EGFR expression was significantly downregulated in LB2BC, as observed via DEG analysis and validated using RT-qPCR (Table I; Fig. 3D). EGFR was the hub protein with the highest connectivity degree, connecting to 781 genes in the PPI network. EGFR was significantly enriched in several pathways, including pathways in cancer and the MAPK signaling pathway (Table III). EGFR was previously identified as upregulated in various types of cancer, including lung cancer, gastric cancer and glioblastoma (31–33). EGFR is frequently overexpressed in TNBC; high EGFR gene copy number predicts a poor patient outcome (34). EGFR expression was downregulated in LB2BC in the present study, indicating that the pathogenesis of LB2BC is distinct from TNBC.
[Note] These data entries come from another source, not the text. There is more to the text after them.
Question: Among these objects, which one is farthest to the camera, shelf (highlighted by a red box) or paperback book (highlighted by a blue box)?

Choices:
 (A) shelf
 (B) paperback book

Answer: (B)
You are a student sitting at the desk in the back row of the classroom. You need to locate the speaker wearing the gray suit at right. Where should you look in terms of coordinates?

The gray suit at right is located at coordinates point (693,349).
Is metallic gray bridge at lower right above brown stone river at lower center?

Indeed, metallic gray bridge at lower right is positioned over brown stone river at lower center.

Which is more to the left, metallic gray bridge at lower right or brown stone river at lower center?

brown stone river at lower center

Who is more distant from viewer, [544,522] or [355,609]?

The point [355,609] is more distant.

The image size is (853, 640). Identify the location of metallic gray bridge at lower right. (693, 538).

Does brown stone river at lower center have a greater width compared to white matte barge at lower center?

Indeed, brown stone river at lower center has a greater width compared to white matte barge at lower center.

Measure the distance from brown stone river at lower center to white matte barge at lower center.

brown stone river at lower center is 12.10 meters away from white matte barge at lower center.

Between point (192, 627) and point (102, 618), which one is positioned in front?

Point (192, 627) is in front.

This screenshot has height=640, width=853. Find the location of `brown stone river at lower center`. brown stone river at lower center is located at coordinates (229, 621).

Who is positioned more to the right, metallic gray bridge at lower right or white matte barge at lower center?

In conclusion, 2,251 DEGs were identified between LB2BC and non-tumor tissue. The top 15 upregulated and downregulated genes in LB2BC were used to construct a PPI network. A number of genes, including NTRK2, FN1, PLK1 and EGFR, were identified that potentially serve critical roles in the pathogenesis of LB2BC via the ‘focal adhesion’, ‘pathways in cancer’ and ‘ECM-receptor interaction signaling’ KEGG pathways. The findings of the present study may contribute to the further elucidation of the pathogenesis of LB2BC.